|Udderdude - 2009-02-05 |
Ok, I give up, everyone is the antichrist. You happy now?
I looked up your name with my bible code program, Udderdude, and guess which verse I found your name in!
Song of Solomon 7:7-9
7 Your stature is like that of the palm,
and your breasts like clusters of fruit.
8 I said, "I will climb the palm tree;
I will take hold of its fruit."
That's .. pretty hot, actually.
|Protoseth - 2009-02-05 |
"Two Jewish researchers, Joel Gallis and Dr. Robert Wolf wrote an article in August 2008 when Hillary was the front runner and John Mcain was in strong pursuit."
Men get two names, women get one.
Super sex-god presidents get three.
|Randroid - 2009-02-05 |
You know, there is one candidate who is untainted by the NWO and the mark of Cain (black),
|Dinanukht - 2009-02-05 |
Bill O'reilly said he was an arab... and–and lottery numbers are statistically impossible! and if you translate Obama's name and then turn each of the letters into a numeral using this obscure code and add them together you get another number!... 1,2,3,4,5,6,7,8,9–these are all important numbers in the BIBLE! Now here's something some Jewish guy wrote on a web forum.
+ 5 stars for being the craziest "Obama is the antichrist" video I've seen so far. Let's hope someone can top it.
|kennydra - 2009-02-05 |
OMG I GOT CHILLS.
|citrusmirakel - 2009-02-05 |
Actually, Qi taught me that the Number of the Beast is not 666, but 616.
Whoopsie, I forgot that "the veracity of the associations cannot be disputed."
Shame on me, and shame on the rest of you as well.
|Dinanukht - 2009-02-05 |
Youtube comments also worth checking out. Apparently the poster thinks Tim Lahaye, of Left Behind fame, isn't quite hardcore enough.
|StanleyPain - 2009-02-05 |
OBAMA SAYS THINGS, BUT SOME OTHER PEOPLE SAID OTHER THINGS AND THESE ARE FACTS YOU CANNOT DENY
|ProfessorChaos - 2009-02-05 |
Flabbergasting.
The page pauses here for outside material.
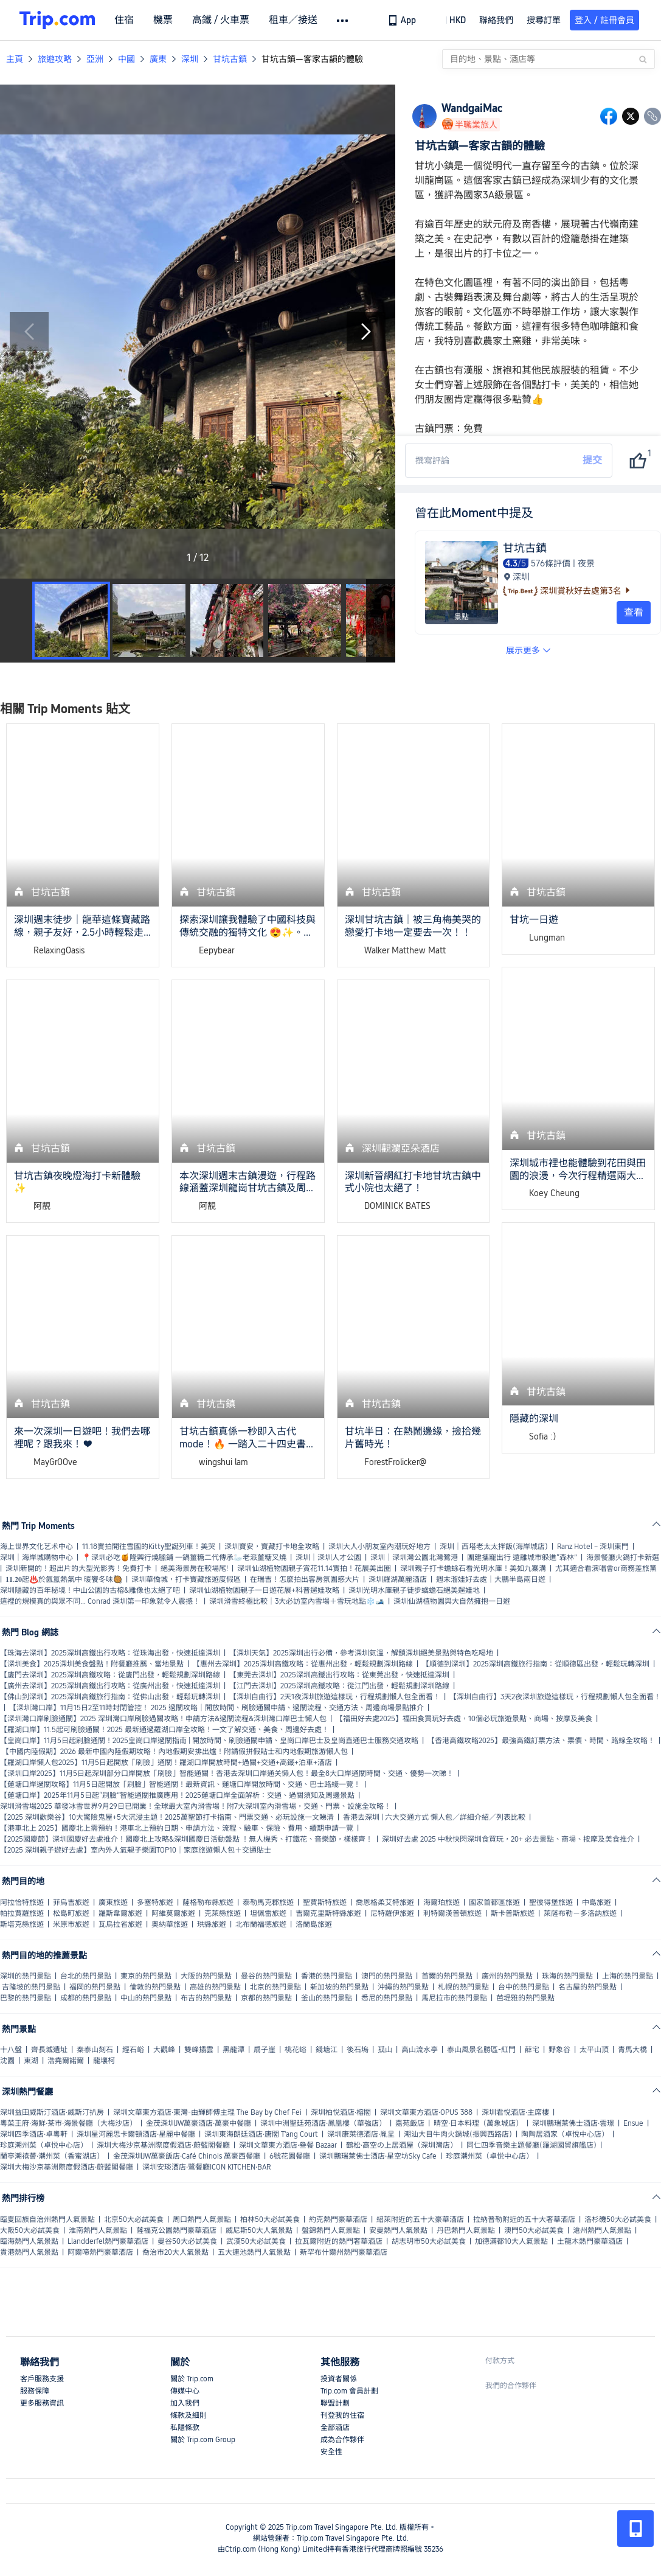 The height and width of the screenshot is (2576, 661). I want to click on 薩格勒布縣旅遊, so click(208, 1902).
So... 5, i guess.
|Frank Rizzo - 2009-02-05 |
far too many god damn words.
|Urburos - 2009-02-05 |
My name is Brandon Lee Groesbeck.
Bruce Lee's son was named Brandon Lee.
By your logic this PROVES that I am a karate master.
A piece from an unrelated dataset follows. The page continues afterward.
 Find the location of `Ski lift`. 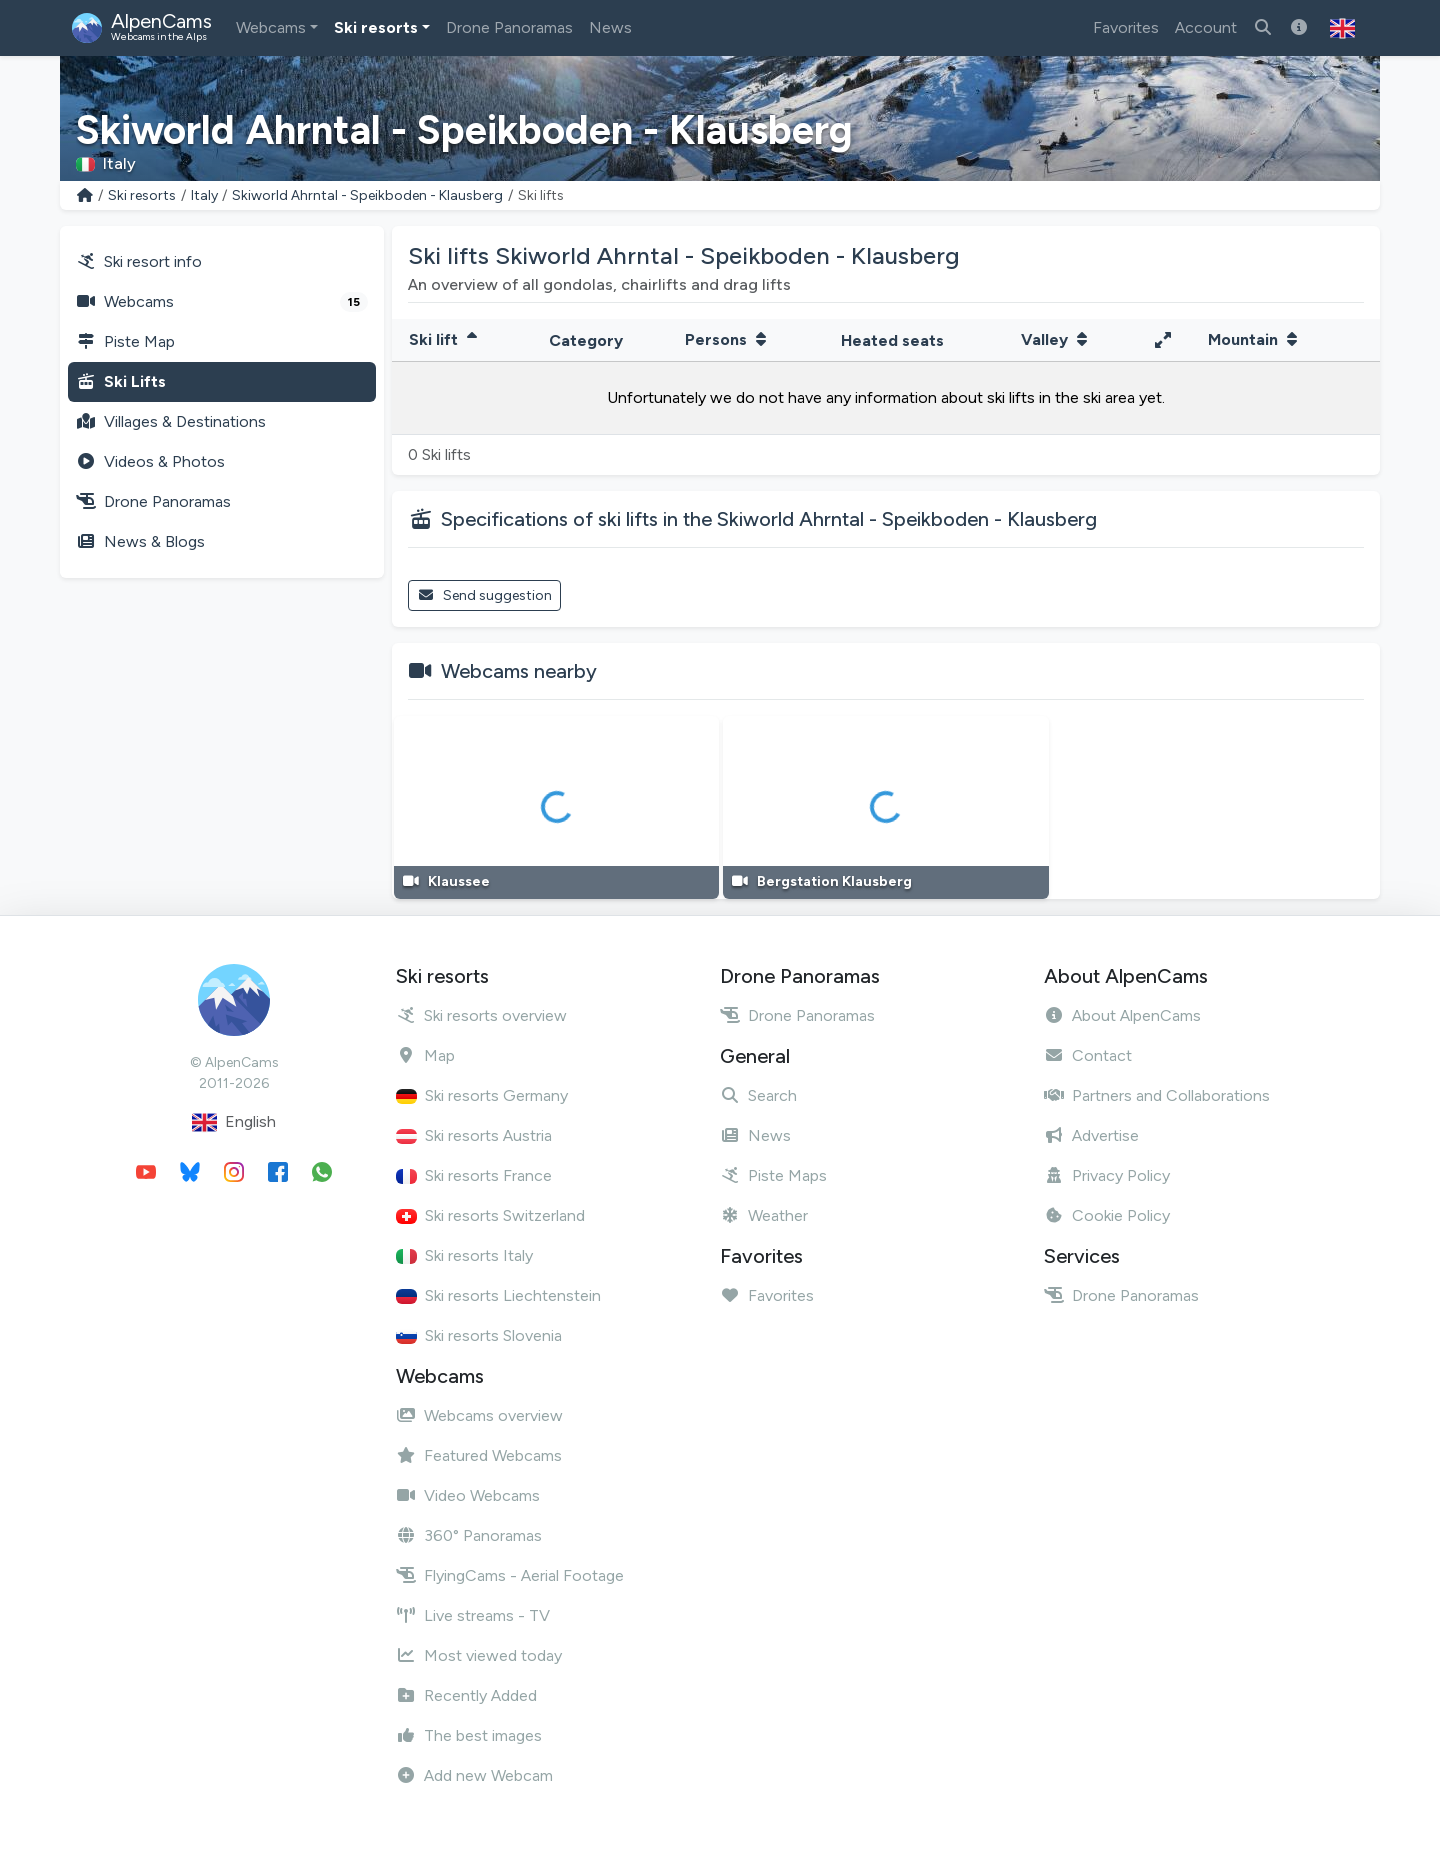

Ski lift is located at coordinates (445, 339).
Wait, sorry. I had that backwards.
This proves that he was an overweight, homosexual furry.
|IrishWhiskey - 2009-02-05 |
1.) The chances of that states lotto being that number on the night of Obama's election? Highly improbable (not impossible).
The chances of there being a lotto somewhere in the country that contains numbers this guy can find significant occurring vaguely near an important date in the election? Pretty damn likely.
2.) We also beat King George, then elected George Washington. However did we survive?
4.) If their nickname was 'Apostasy', it might carry more weight.
5.) I never realized 'blessed' was such a scary word.
6.) Well thanks to Florida, all US Presidents are now but into power by old Jews. Them, and dumbass undecided Ohioans.
7.) VANILLA ICE DID 9/11!
|TeenerTot - 2009-02-05 |
Now there's some effort put into your crazy.
|chumbucket - 2009-02-05 |
blahblahblahwordswordswords swelling music blahblahblahwordswordswords 666 blahblahblahwordswordswords
A fine rendition of Beavis and Butthead watching this video.
actually that would be more a:
"huhuhuh words huhuhuh"
|Rudy - 2009-02-05 |
ALL HAIL BLESSED HANDSOME LEANING!
|Xenocide - 2009-02-05 |
Okay, some of these are a little silly but the Magic Word Jumble says he's some sort of space dragon, and that's good enough for me.
Plus, HIS MIDDLE NAME IS "HUSSIEN," PEOPLE. HE WAS NAMED IN HONOR OF THE MAN WHO BOMBED THE 9/11.
|Gojira1000 - 2009-02-05 |
Mine's just creepy
The Revelation to Saint John 12:4
And his tail draweth the third part of the stars of heaven, and did cast them to the earth and the dragon standeth before the woman that is about to be delivered, that when she is delivered he may devour her child.
|YakooMarkTwo - 2009-04-09 |
The statistical likelihood of these lottery numbers coming up the night after Obama was elected is...
...the same as every other night ever.